Sonny Rollins, l'un des plus grands saxophonistes du jazz, est décédé à 95 ans

Sonny Rollins, le saxophoniste ténor dont la combinaison de maîtrise technique, d’invention mélodique et de puissance d’improvisation brute a fait de lui l’une des figures les plus marquantes de l’histoire du jazz, est décédé lundi 25 mai à son domicile de Woodstock, New York. Il avait 95 ans. Son décès a été annoncé sur son site officiel. Rollins vivait avec une fibrose pulmonaire.

Son décès marque la fin d’une ligne directe avec l’âge d’or du jazz d’après-guerre. Rollins a atteint sa majorité aux côtés de Miles Davis, John Coltrane, Thelonious Monk, Dizzy Gillespie et Charlie Parker – et leur a survécu à tous, passant les décennies qui ont suivi leur mort comme un lien vivant avec la révolution créative de cette époque.

Au cours d’une carrière qui s’étend de ses premiers enregistrements professionnels en 1949 jusqu’à sa dernière prestation publique en 2012, il a sorti plus de 60 albums en tant que leader et est resté une présence active dans la culture jazz jusque dans ses dernières années.

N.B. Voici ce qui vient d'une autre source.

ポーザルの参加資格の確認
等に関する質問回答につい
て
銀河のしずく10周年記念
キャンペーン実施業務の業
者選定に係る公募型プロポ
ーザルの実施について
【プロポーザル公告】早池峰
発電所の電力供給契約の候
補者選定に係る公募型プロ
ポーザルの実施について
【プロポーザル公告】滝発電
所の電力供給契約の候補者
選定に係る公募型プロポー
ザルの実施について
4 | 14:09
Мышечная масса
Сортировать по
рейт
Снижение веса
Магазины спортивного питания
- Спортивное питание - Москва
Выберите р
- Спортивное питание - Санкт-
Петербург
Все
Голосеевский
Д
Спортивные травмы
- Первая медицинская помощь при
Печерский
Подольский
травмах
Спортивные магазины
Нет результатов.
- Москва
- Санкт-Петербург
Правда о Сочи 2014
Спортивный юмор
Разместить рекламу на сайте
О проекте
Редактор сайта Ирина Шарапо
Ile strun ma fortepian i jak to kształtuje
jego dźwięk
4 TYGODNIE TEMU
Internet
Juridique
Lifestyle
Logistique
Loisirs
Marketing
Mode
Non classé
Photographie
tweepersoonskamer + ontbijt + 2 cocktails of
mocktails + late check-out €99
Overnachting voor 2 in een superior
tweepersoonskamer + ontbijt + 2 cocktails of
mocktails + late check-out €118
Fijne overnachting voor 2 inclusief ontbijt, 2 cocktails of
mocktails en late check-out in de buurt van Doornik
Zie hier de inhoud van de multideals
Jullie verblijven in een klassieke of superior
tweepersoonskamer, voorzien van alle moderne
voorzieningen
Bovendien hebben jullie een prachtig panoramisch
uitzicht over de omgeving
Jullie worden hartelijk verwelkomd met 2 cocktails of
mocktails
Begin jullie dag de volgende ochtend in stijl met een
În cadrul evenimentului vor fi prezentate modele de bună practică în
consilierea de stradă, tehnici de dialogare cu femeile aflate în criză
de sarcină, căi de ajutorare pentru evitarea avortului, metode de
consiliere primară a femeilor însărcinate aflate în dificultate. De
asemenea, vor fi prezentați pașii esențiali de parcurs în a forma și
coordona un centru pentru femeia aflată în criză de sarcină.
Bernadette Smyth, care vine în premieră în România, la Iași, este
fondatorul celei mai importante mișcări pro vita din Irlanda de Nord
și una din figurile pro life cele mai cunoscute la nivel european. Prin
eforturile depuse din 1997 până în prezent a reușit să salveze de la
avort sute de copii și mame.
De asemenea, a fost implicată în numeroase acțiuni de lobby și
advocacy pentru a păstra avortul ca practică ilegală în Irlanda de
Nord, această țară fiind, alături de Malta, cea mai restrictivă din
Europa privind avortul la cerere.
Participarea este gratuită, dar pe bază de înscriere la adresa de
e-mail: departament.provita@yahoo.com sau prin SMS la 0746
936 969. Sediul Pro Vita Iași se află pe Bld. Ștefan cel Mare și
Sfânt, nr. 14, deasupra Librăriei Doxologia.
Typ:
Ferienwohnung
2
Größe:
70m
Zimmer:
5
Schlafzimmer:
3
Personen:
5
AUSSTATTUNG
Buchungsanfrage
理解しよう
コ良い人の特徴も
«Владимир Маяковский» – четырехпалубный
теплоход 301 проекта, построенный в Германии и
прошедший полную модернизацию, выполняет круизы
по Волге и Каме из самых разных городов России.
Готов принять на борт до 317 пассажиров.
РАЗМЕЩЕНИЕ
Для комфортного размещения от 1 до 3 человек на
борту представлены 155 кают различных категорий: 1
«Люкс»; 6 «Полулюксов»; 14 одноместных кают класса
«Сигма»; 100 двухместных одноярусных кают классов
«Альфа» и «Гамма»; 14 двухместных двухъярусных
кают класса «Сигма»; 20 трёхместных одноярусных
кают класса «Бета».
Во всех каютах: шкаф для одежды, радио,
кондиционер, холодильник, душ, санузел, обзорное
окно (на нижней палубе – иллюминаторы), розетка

Né à New York le 7 septembre 1930 de parents émigrés des îles Vierges américaines, Rollins a grandi à Harlem et s’est initié au saxophone au début de son adolescence – d’abord l’alto, puis le ténor, qu’il a adopté au milieu de son adolescence et qu’il n’a jamais abandonné. Au moment où il a terminé ses études secondaires à Benjamin Franklin, il enregistrait déjà. Ses premières sessions en 1949 comprenaient un travail aux côtés du chanteur Babs Gonzalez et du pianiste Bud Powell, et il jouait avec Monk avant l’âge de 20 ans.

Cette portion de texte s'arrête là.